“Lewis and Clark enabled development of the West,” iRobot CEO Colin Angle said at a press conference Wednesday afternoon in New York City. “Roomba, Braava, these are the explorers today. The mission for Roomba, of course, is to clean. Maybe not as exciting as Lewis and Clark, but nonetheless incredibly valuable.”
Using the iOS or Android Home app, users connect the new Roomba to their Wi-Fi network. The app allows them to tell the bot to start cleaning while they’re at work, and it also gives them some customizations, like dictating whether the vacuum should make one or two sweeps of the floor and if “Carpet Boost” is needed. You can also create a cleaning schedule from the app or access customer service.
There are also some new advancements in terms of the robot’s mapping ability. “It’s easy to map small spaces,” said Angle. “It’s very difficult to create a real usable map of the environment that you can build upon. We need to have maps if we’re going to advance the industry.”
The Roomba 980 has two new iAdapt 2.0 sensors. The visual navigation and localization sensor searches for, recognizes, and memorizes “landmarks” around the home, like your couch. The new Roomba also includes its proprietary visual simultaneous localization and mapping (vSLAM) technology. The company says it’s the first consumer model to include the technology, which makes a map of your home while the robot vacuums so it cleans the entire floor, or as much as it can do in its two hours of battery life. If the battery is fading, the 980 automatically heads back to its recharging station, fills up, then starts again where it left off if it didn’t complete the job.

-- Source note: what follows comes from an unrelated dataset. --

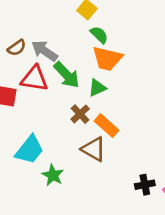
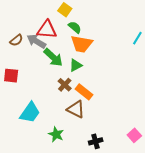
red triangle: (34, 79) -> (47, 30), moved
green star: (53, 175) -> (56, 134), moved
black cross: (145, 185) -> (96, 141), moved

Face off! Who will win, when robots battle dogs? @iRobot #newroomba pic.twitter.com/Eg788qsAxN
— Jeremy Kaplan (@SmashDawg) September 16, 2015
Like one of your in-laws, the Roomba can also sense when your floor is extra-filthy (whatever did you DO?) using optical and acoustic sensors and clean these areas more thoroughly.

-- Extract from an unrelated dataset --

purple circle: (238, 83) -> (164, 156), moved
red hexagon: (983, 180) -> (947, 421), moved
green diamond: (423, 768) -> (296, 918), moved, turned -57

Starting tomorrow, you can buy the Roomba 980 for $899 in the U.S. and Canada. It will be available in Europe later this year. While Neato’s version of the smart robot vacuum won’t be on the market until Christmas, its expected retail price is $700. Once we get our hands on the dueling bots, we’ll know if that extra $200 — presumably for iRobot’s vSLAM technology — is worth it.